同42年7月、祖父の後を引き継いだのは父・茂さんです。ところが同63年に茂さんが急逝したため母・公子さんが社長となって会社を守ってきました。
「平成14年5月、ある日突然、母から『今日で社長を交代する』と言われましてね。『私も右も左も分からずに、いろいろなことを自分で考えて学んで今日に至ったんだから、あなたもそうしなさい』と、本当に翌日から出社しなくなったんです。私は平成3年に入社してから約10年間、確かに横で母を見てきましたし、分かってはいたのですが、資金繰り一つとっても実際にやってみるのとでは全く違って本当に大変でしたね」
配置薬で育ててもらった会社
森社長は戸惑いながらも、新しいことが自分の判断でできると思うと、試行錯誤しながらも新しいパッケージの製作や新しい販路の開拓などに精力的に取り組みます。

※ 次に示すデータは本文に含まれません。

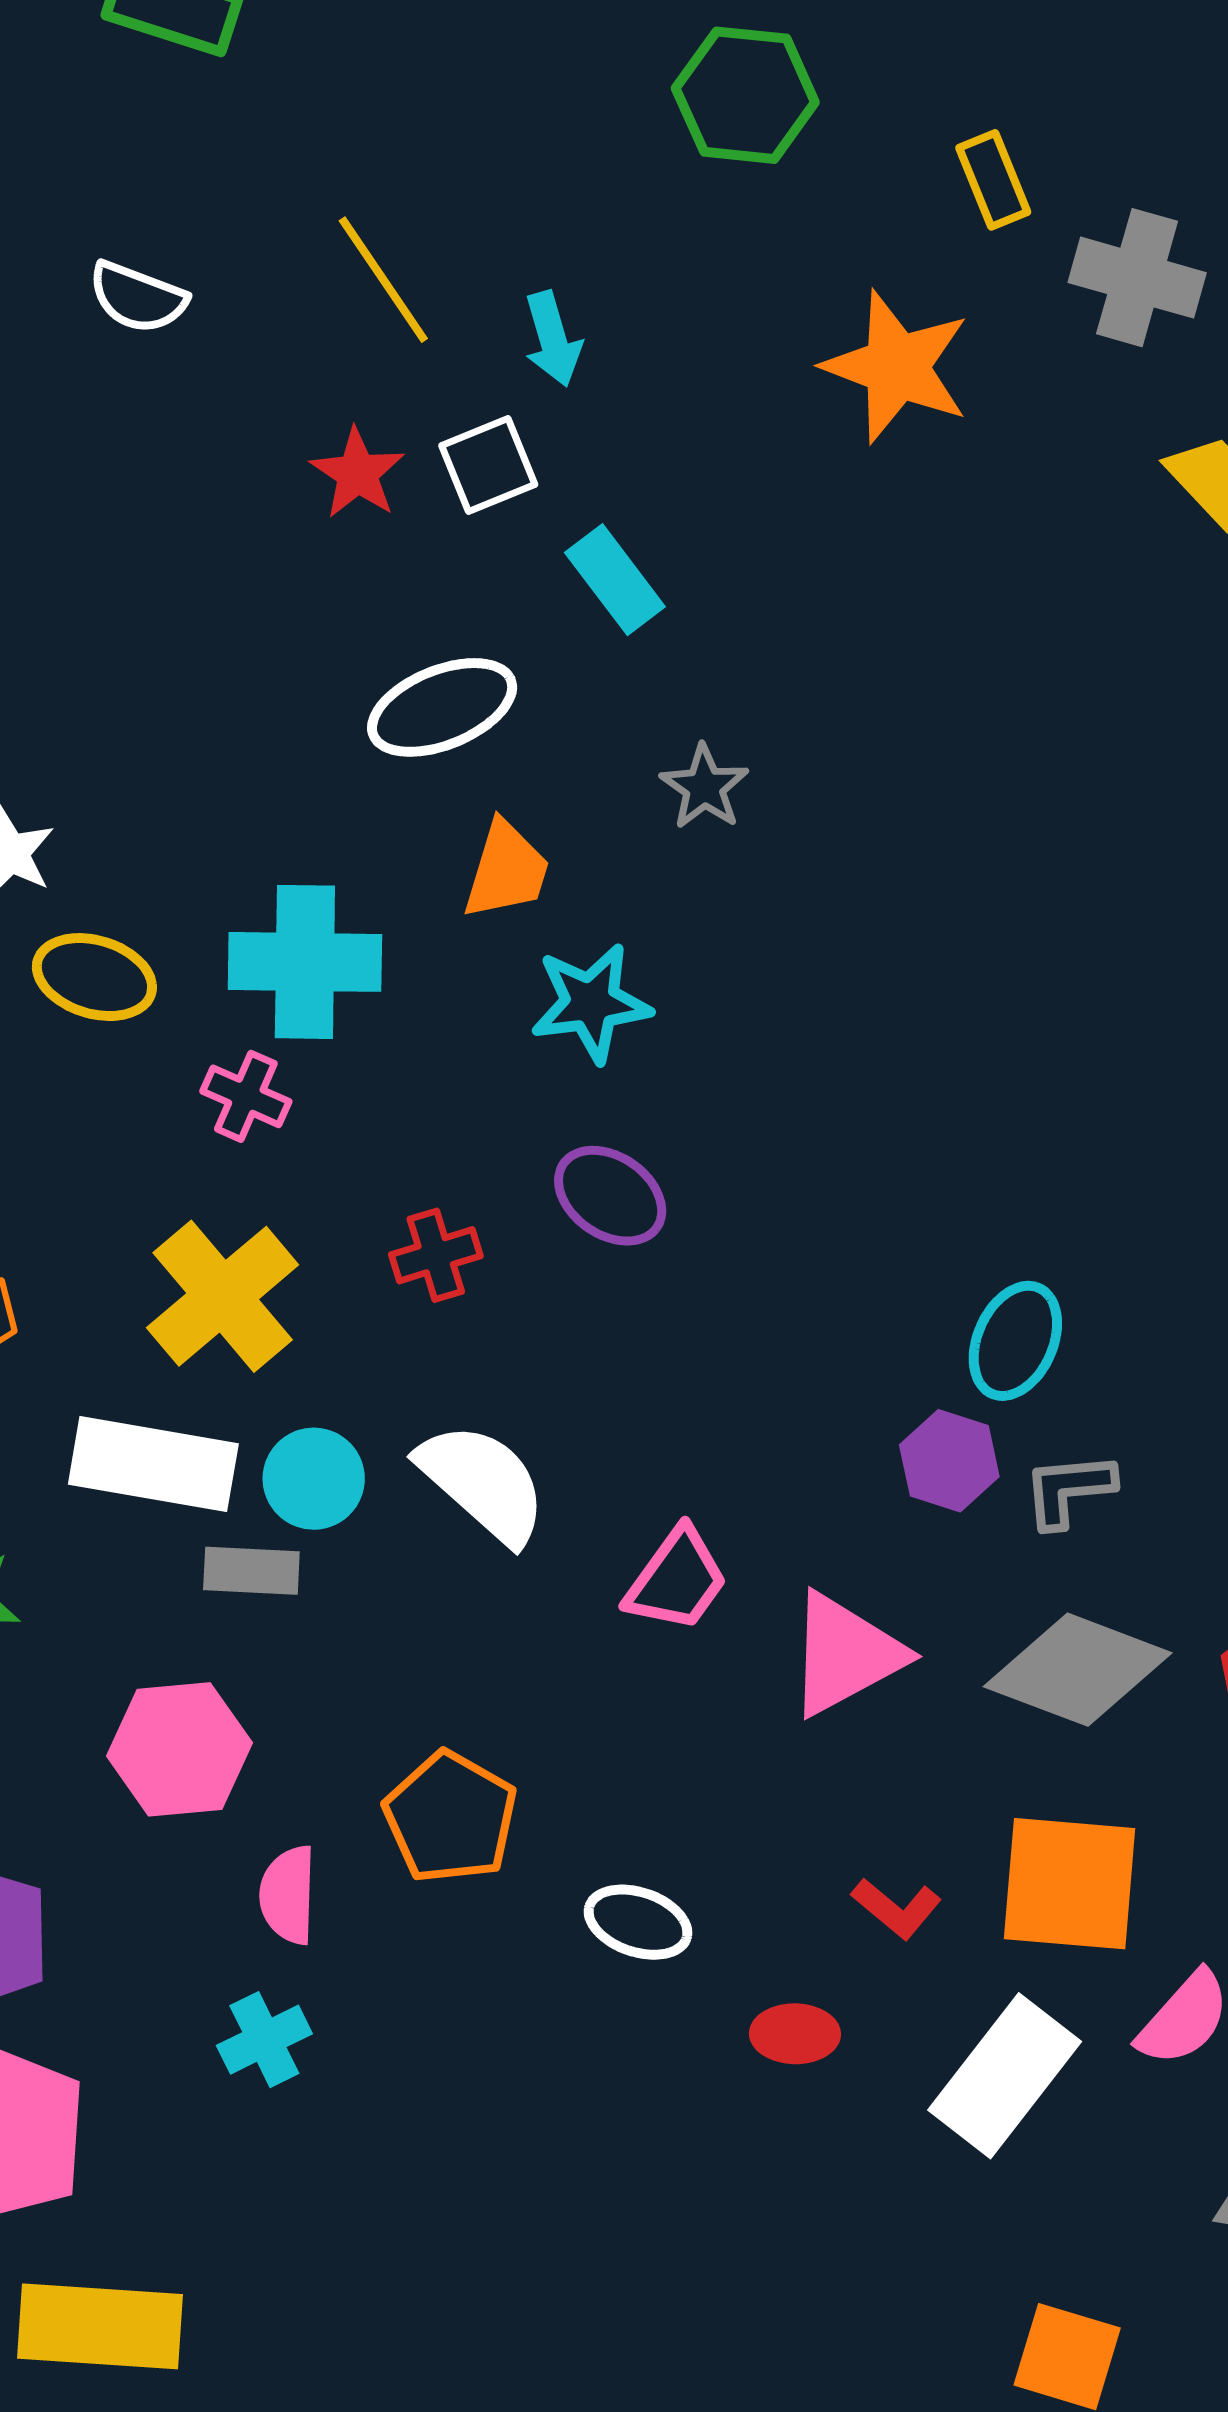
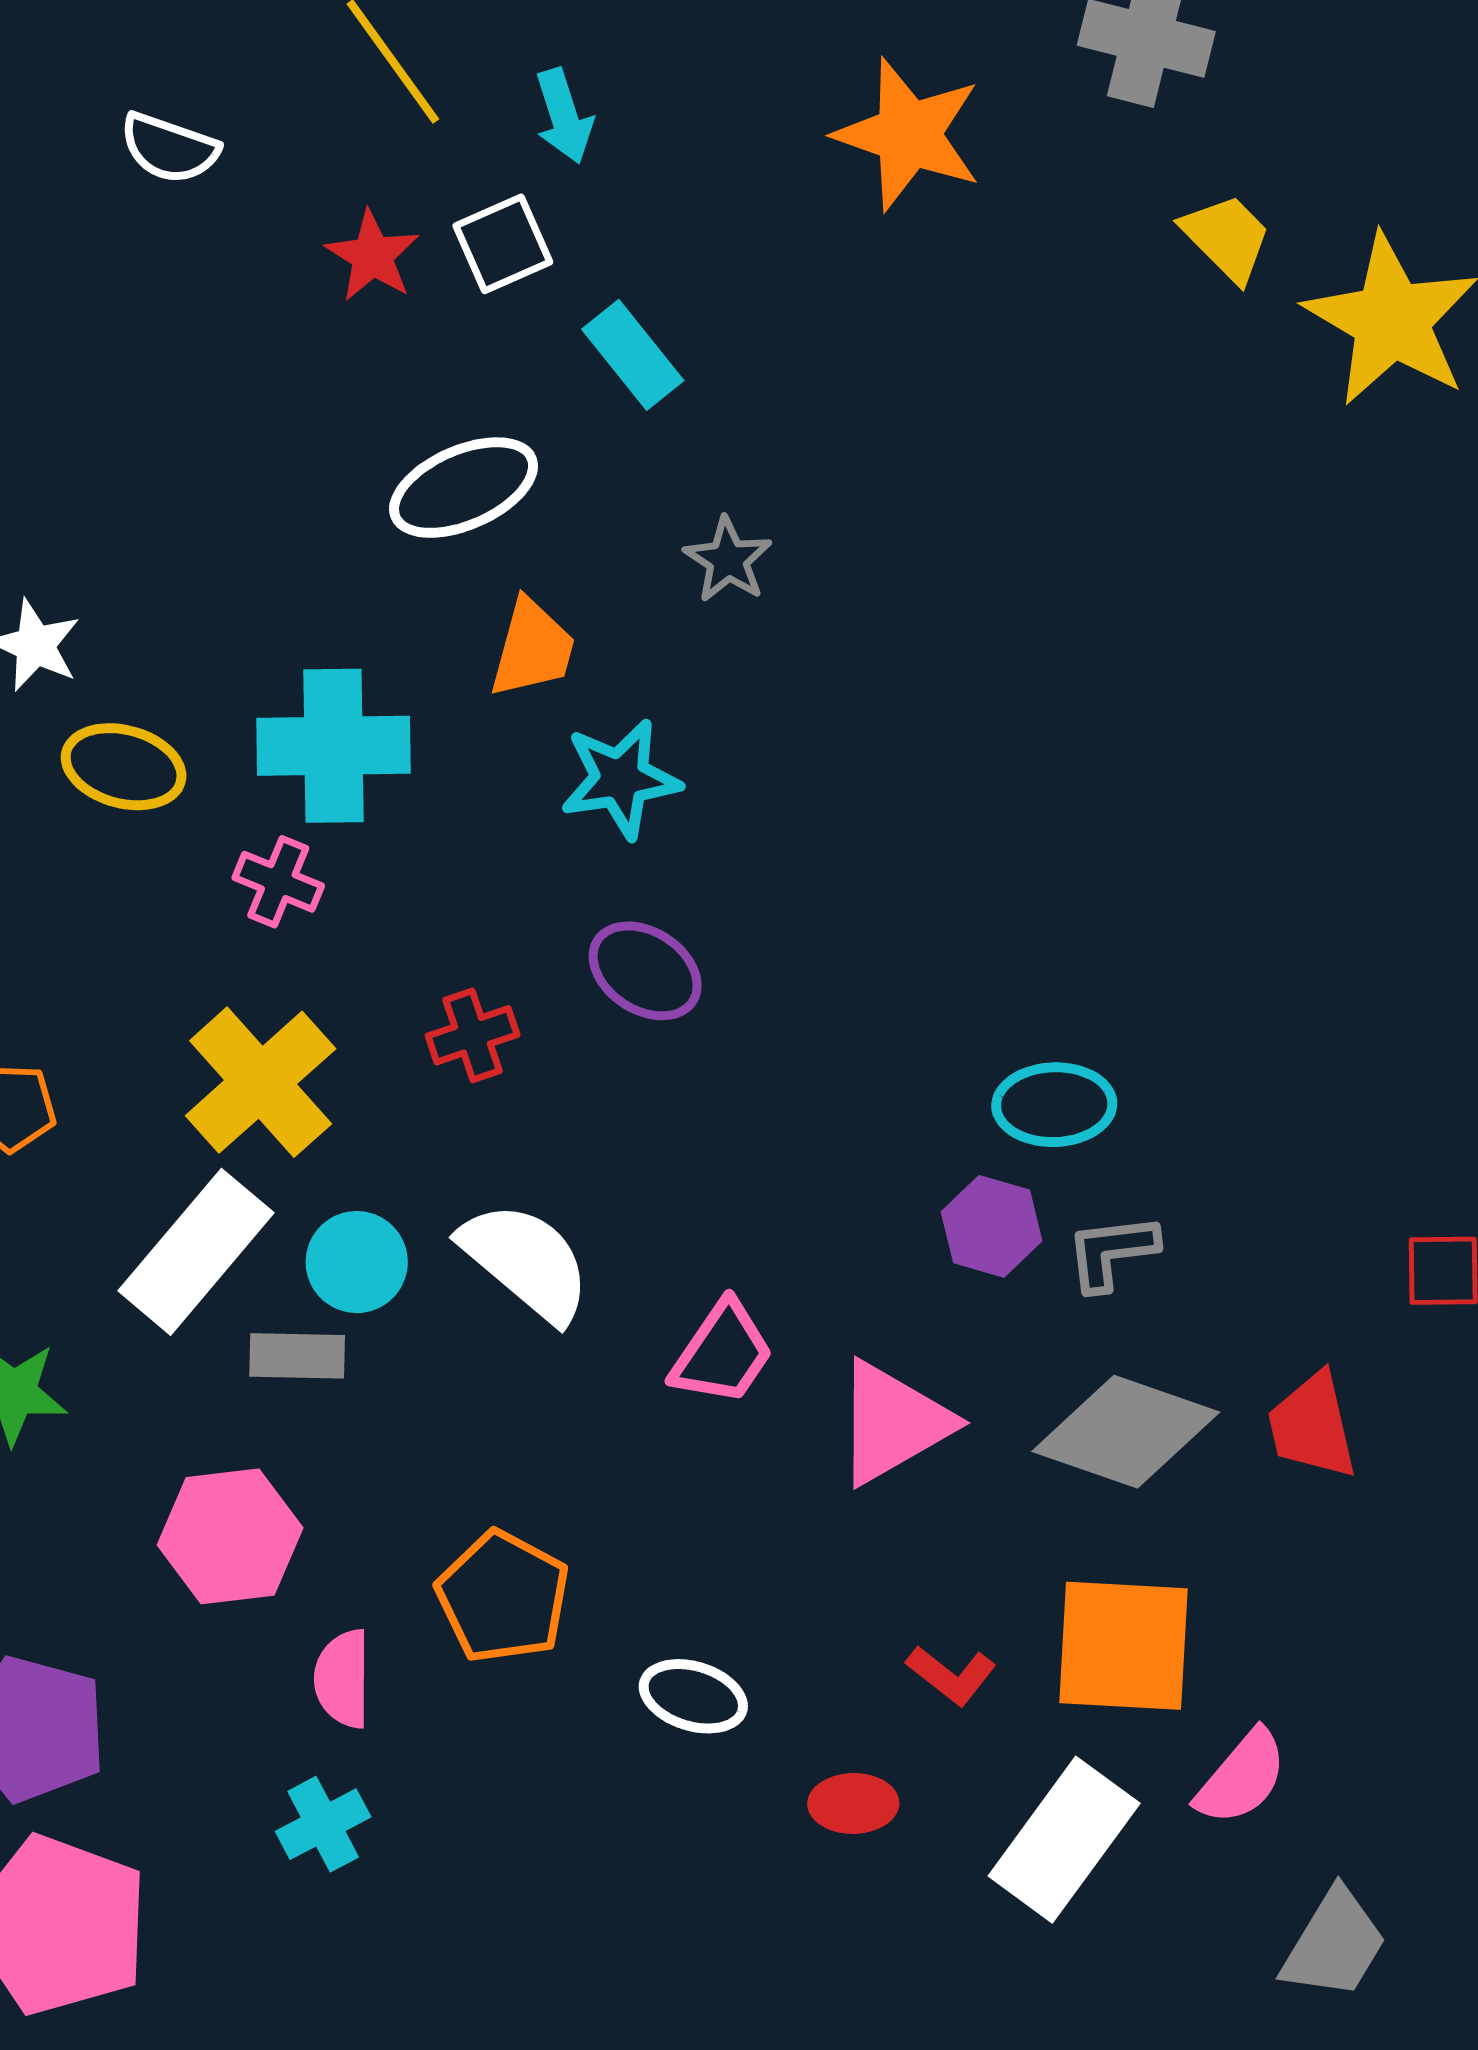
white semicircle: (138, 297) -> (169, 148), moved
cyan ellipse: (1015, 1341) -> (1054, 1105), turned 66
white rectangle: (153, 1464) -> (196, 1252), turned -58

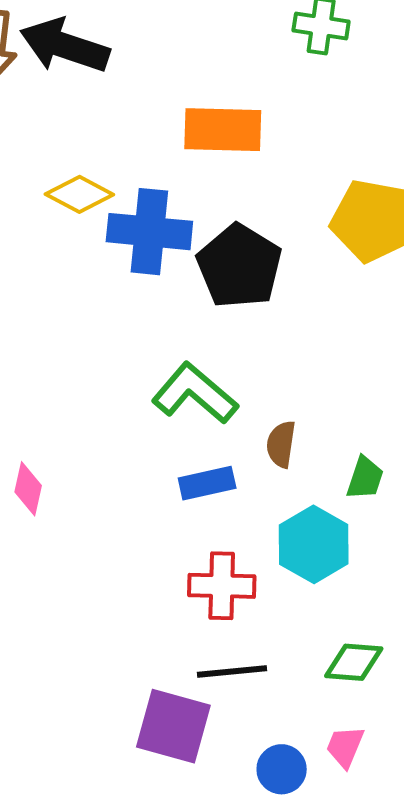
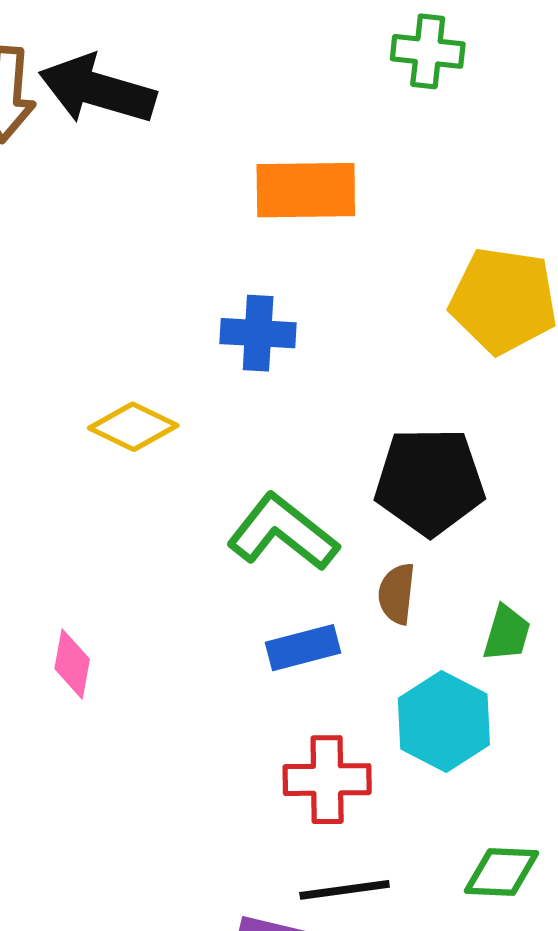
yellow diamond: (79, 194) -> (133, 427), moved
blue cross: (149, 232) -> (258, 333), moved, size x0.7
black pentagon: (239, 266) -> (430, 481), moved, turned -30

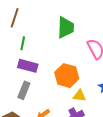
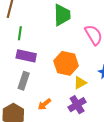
yellow triangle: (79, 96) -> (80, 83), turned -32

「薬局やドラッグストア、訪問販売、通信販売、ネット販売などいろいろな業界に飛び込んでみました。でも、とどのつまりが家庭配置薬販売業界へ戻ってきたんです。売薬さんを通じて、お客様に納得して商品を使ってもらい、喜んで、感謝していただける。そして商品の効果も聞かせていただける。こんな製造業冥利に尽きる業界はないと感じたのです」
同社は精寿堂時代から売薬さん向けの配置薬を主に扱っており、時代が変わっても、配置薬で育ててもらった会社として基本的な商品を絶やさないよう大切にしています。
原料から手掛ける強み
國民製薬は関連会社に富山県生薬有限会社(富山市緑町)、オホーツク薬草協同組合(北海道)を持ち、原料となる薬草の生産・加工、医薬品等の製造まで自らが携わることができる、県内では特異なメーカーです。
「北前船の前身とも言われていますが、富山の売薬さんは北海道へ行って薬用植物を広めていました。祖父もよく網走へ行っており、私は同行して配置薬を販売したり、薬草を収穫する時期に住み込みで手伝ったりしたことがありますが、経営者の陣頭指揮の大切さを身をもって感じたものです。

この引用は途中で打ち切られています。